The decline of indigenous languages: Have we reached the end?
Apart from being a mode of communication, indigenous languages are also a mark of identity.
As a medium to convey their thoughts and emotions to one another, humans learned to vibrate the strings of their throats in a certain way to create specific sounds and these sounds were later called languages. However, over the course of time, languages have grown to mean much more than being just a way of conveying thoughts and emotions. This is true, especially for indigenous people. Their languages have become an intimate part of their being, their culture and their history.
At the same time, as people started to migrate from place to place and as civilizations started to clash with one another, the mixture and adulteration of languages became an inevitable reality. From major languages, many regional dialects started to break apart and linguistics became an actual scientific study of languages, their origin and usage.
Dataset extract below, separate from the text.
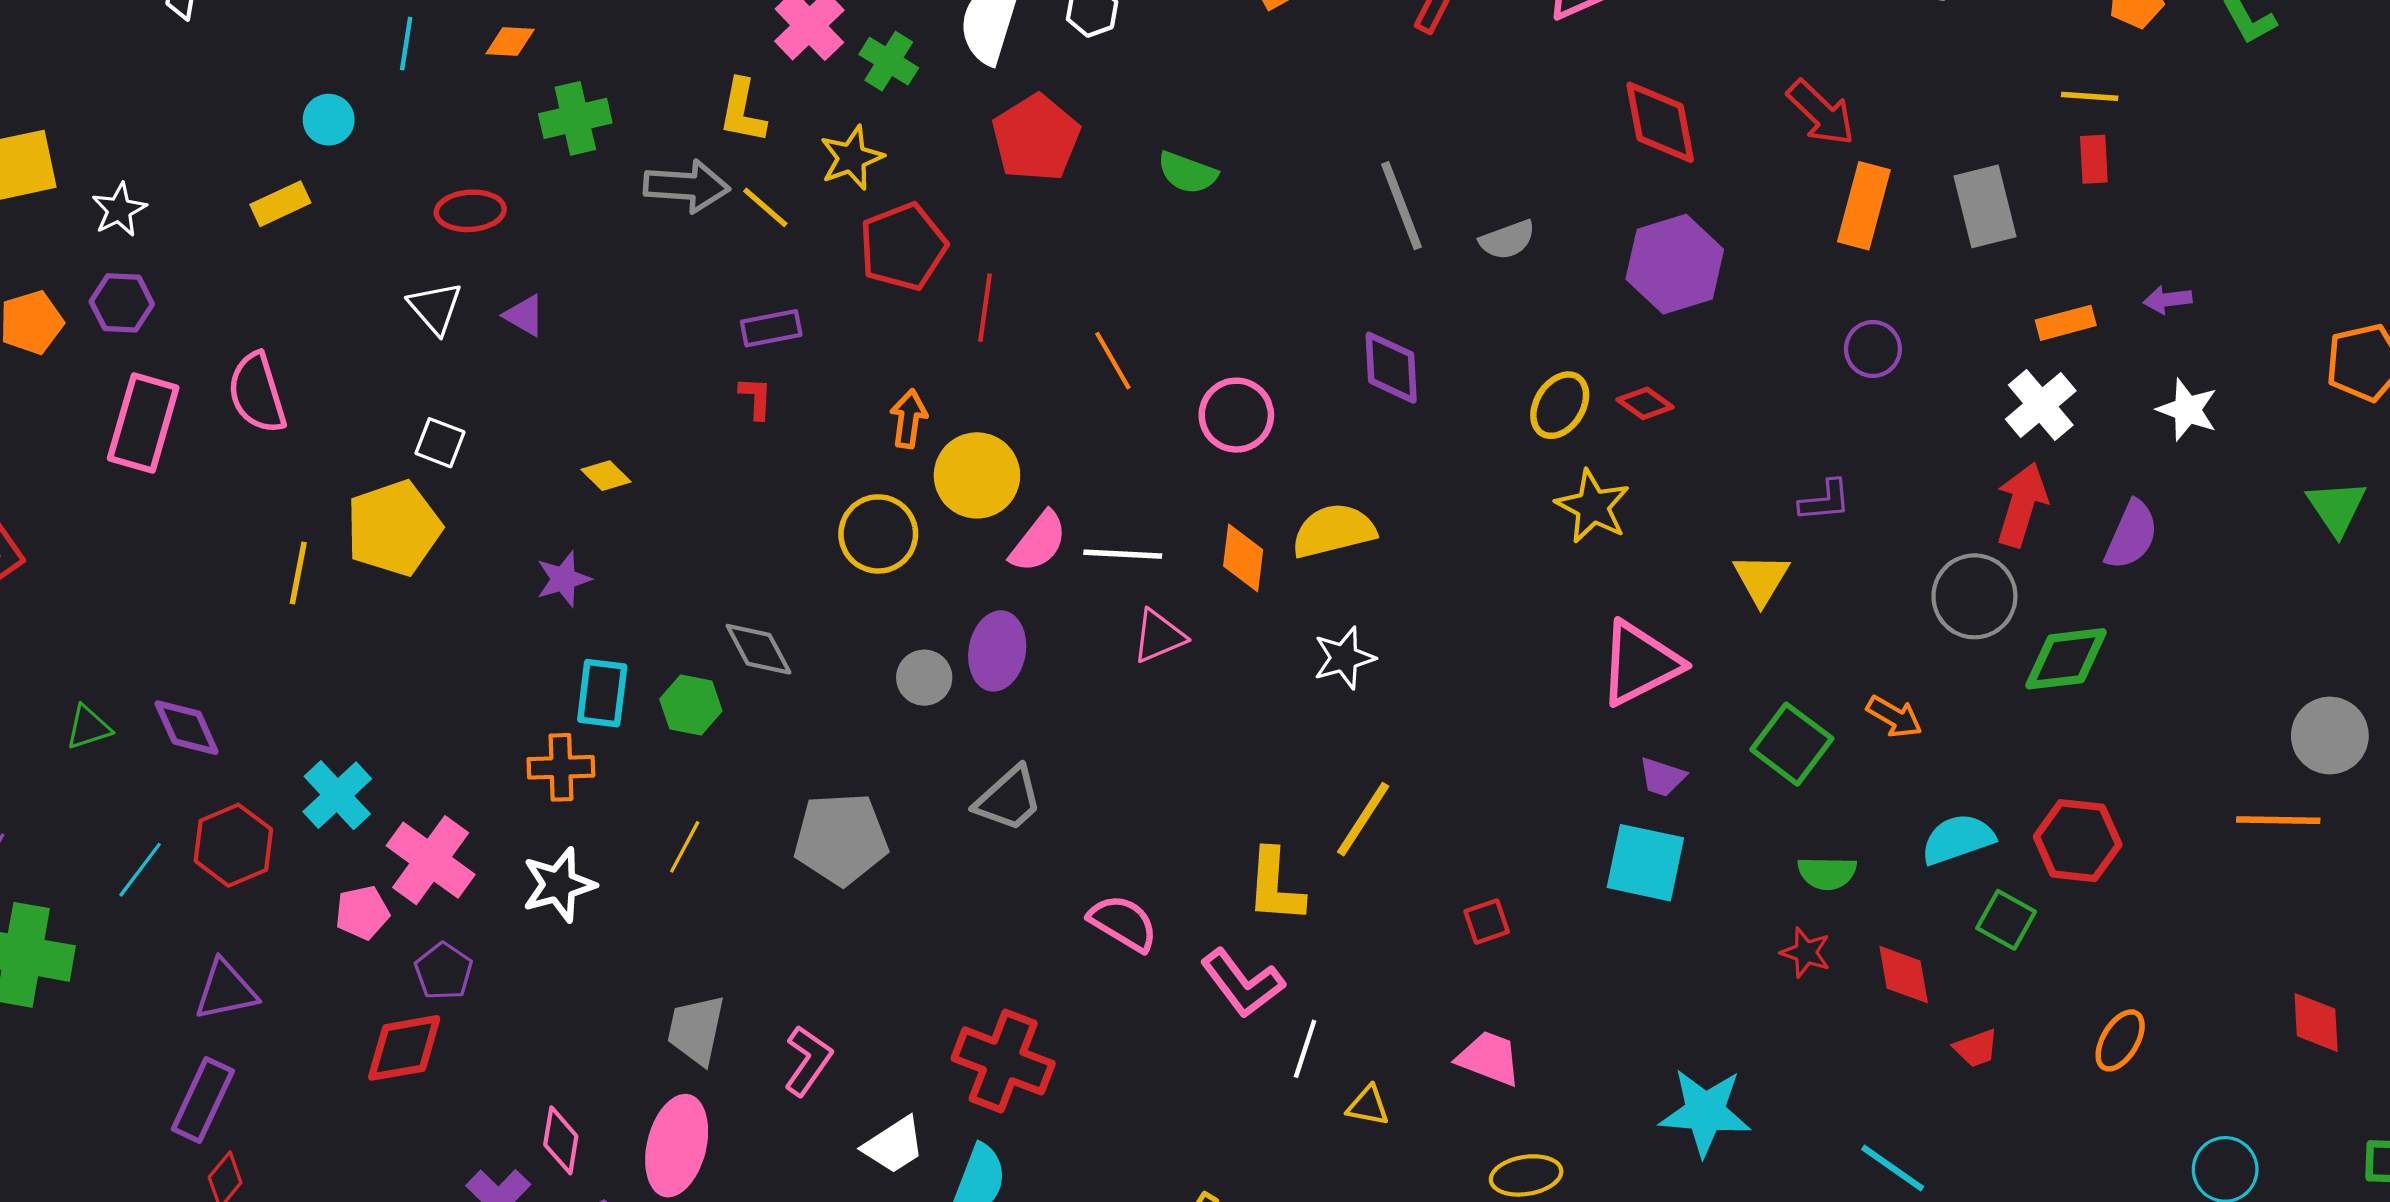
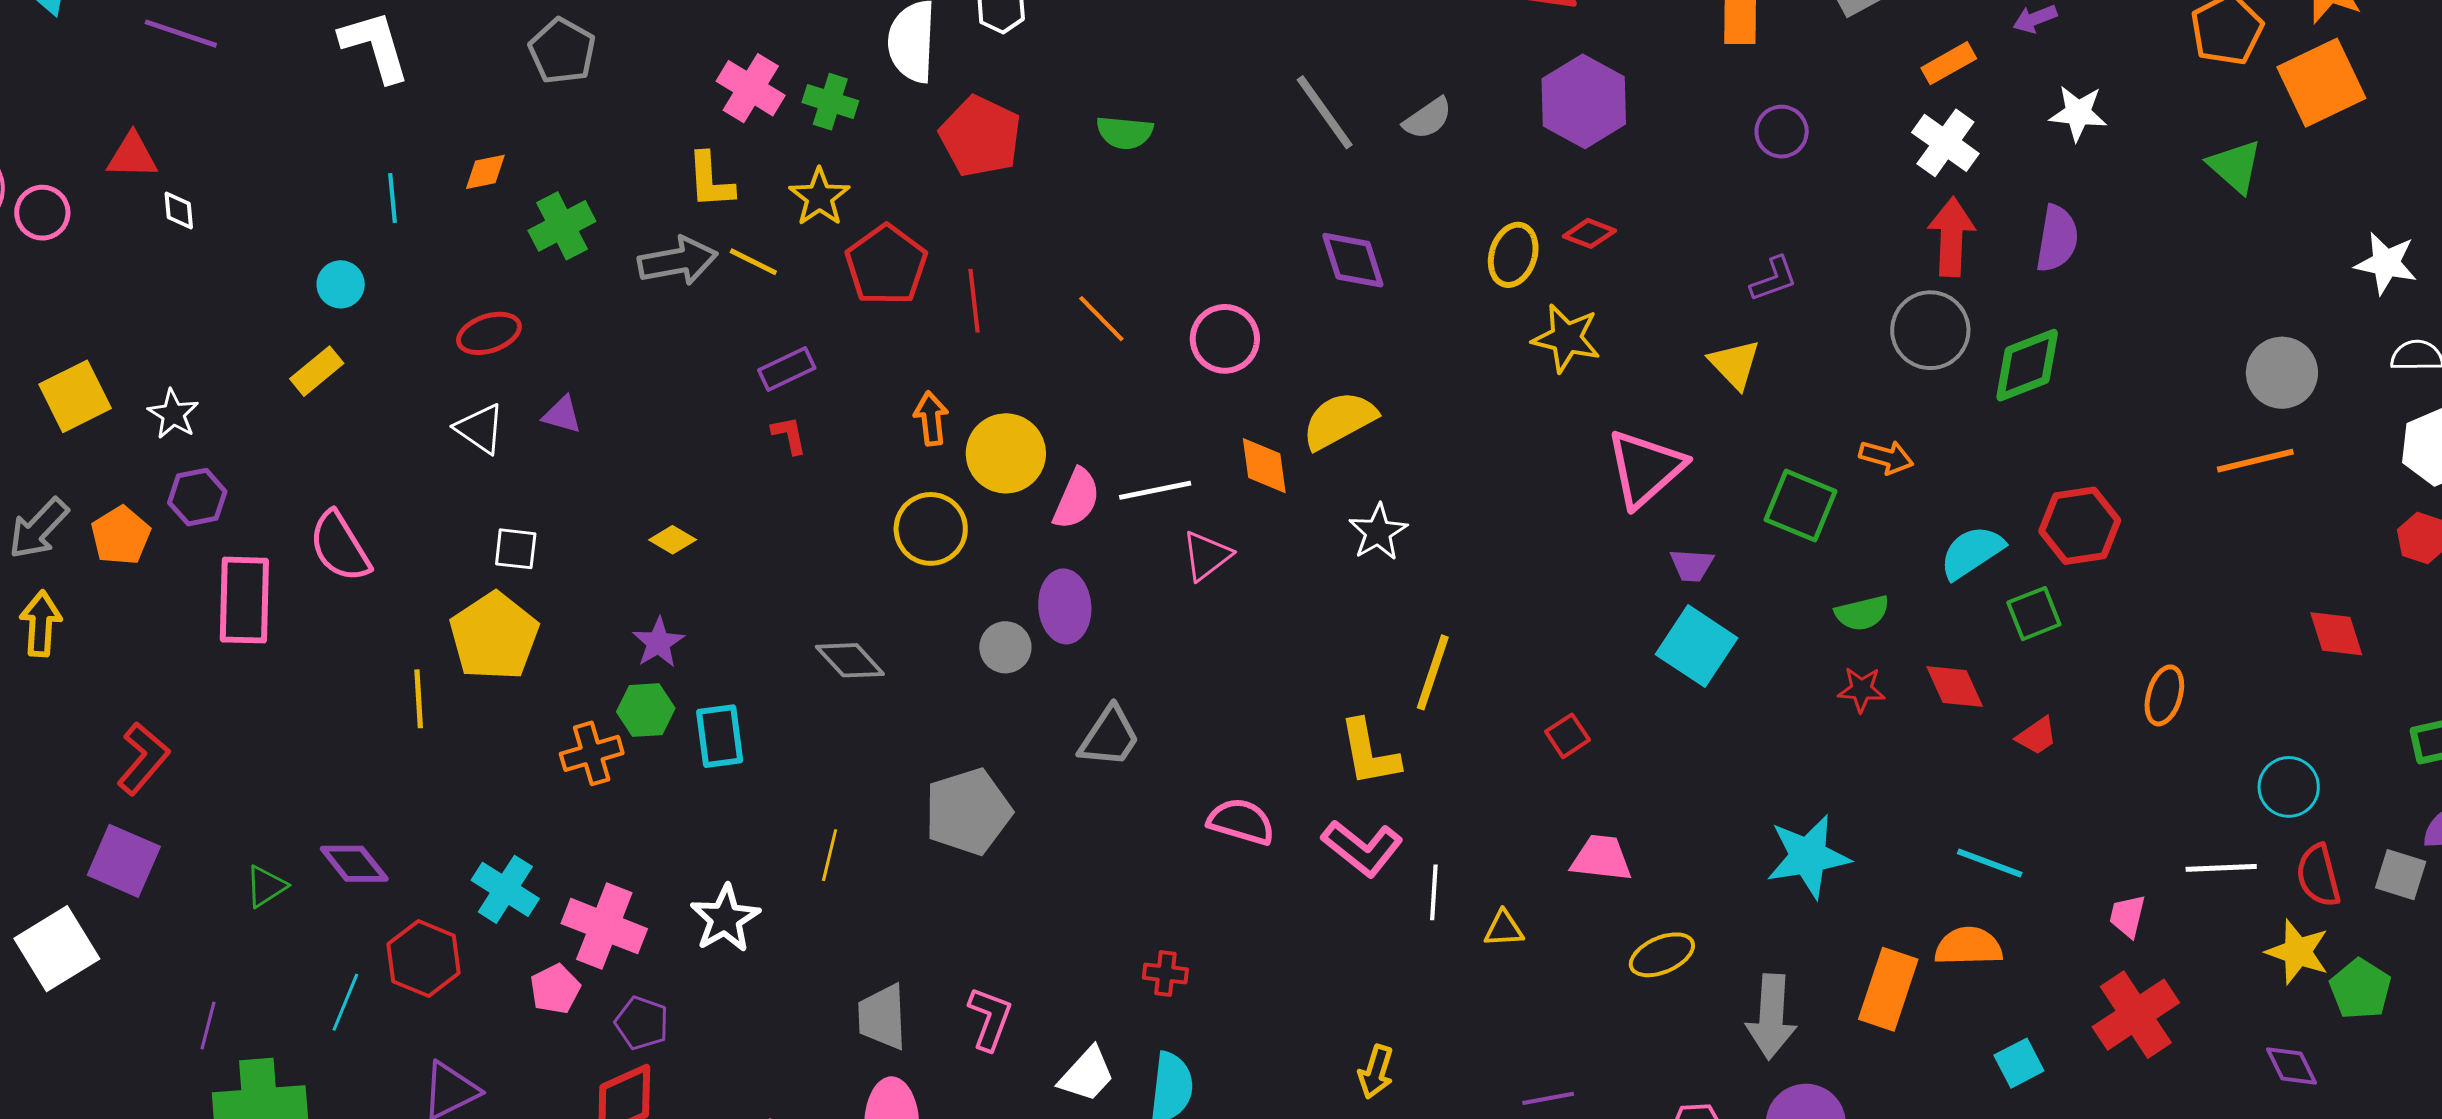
green hexagon: (691, 705) -> (646, 710), moved
orange cross: (561, 767) -> (592, 753), moved
cyan square: (1645, 863) -> (1696, 646), turned 36
green square: (2006, 920) -> (2034, 614), turned -36
red cross: (1003, 1061) -> (1165, 973), size x0.5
Cambridge dictionary defines language as “a system of communication consisting of sounds, words and grammar”. But in actuality, apart from being a mode of communication, indigenous languages are also a mark of identity.
Erosion of Languages Currently
At the current point in time, there is growing recognition of the inefficacy of the current core language programs in school and community language revitalization and maintenance projects standard approaches to language retention and revitalization, current core language programs in school and community language revitalization and maintenance projects, are not working. Indeed, this conclusion is borne out by the statistics for the five-year period between 1996 and 2001 which saw the percentage of Indigenous people who spoke their mother tongue decline from 29% to 24%.8 Considering that most of those speakers are over 50 or 60 years of age, this percentage is most certainly declining at a much faster rate at present than it did between 1996 and 2001. Even if it continues to decline at the same rate of 1% per year we are in serious trouble. Indeed, it means that a serious rethinking of language survival strategies is most urgent, especially in light of current political and economic realities where monies for language survival have already been clawed back (in late 2007), and where the availability of funds from federal coffers is rapidly declining.
On the matter of the drastic decline and imminent extinction of Indigenous languages in the world:
“Before colonization, there were about 63 languages in Canada belonging to 11 different language families, the largest being Algonquian. Of the 63 languages, at least 6 are considered to be in a critical state with fewer than 50 speakers, while only 3, Cree with 80,000 speakers, Ojibway with 23,000, and Inuktitut, with 29,000, are considered to be healthy enough to survive the present century (Norris 2002). All the others, mostly with fewer than 1000 speakers, are expected to disappear from the face of the earth unless drastically new strategies are implemented to reverse the trends. Like climate change, the factors in this phenomenon are multiple and complex, and like climate change, the consequences are multiplying exponentially (Krauss 1992: 4–10, Fettes 1998, Nettle and Romaine 2000).”
Health Of An Indigenous Language
Static numbers are not the only ways to measure the health of a language. The ages of fluent speakers and the proportions and levels of fluency are even more telling indicators. For example, out of the 69,07,622 people living in the Kashmir valley, 13,69,537 are Kashmiri speakers but at the same time, the majority population of the valley is not able to read and write the script of the language.
As of today, the generation that originally spoke indigenous languages is all but fast diminishing and although there have been efforts to promote the use of these languages to stop them from getting totally lost, these have been futile. The fact stands that like many indigenous languages of the world, which were once proud and important but later got obliterated, almost all indigenous languages are also heading towards the same unfortunate end. So, while history has seen civilizations being buried and turned to ruins, the fate of some languages has not been any different. When I was reading about these languages, inadvertently my mind was drawn to the scared, sullen and rustic faces of the people ready to be gassed to death.
As a Kashmiri who cannot write and read his mother language, I cannot help but question, does a language, that is the final reminder of their resilience and their unfortunate plight, deserve the same unlucky end? Should it not be indemnified upon mankind to restore and preserve these beautiful and romantic indigenous languages in honour of those whose entire world came crumbling down upon them? If I am asked today what language I want to learn, I’ll gladly say Kashmiri. But, who is going to teach me when those whose legacy it represents are the very same individuals who are shunning it and burying it deep in the pages of history?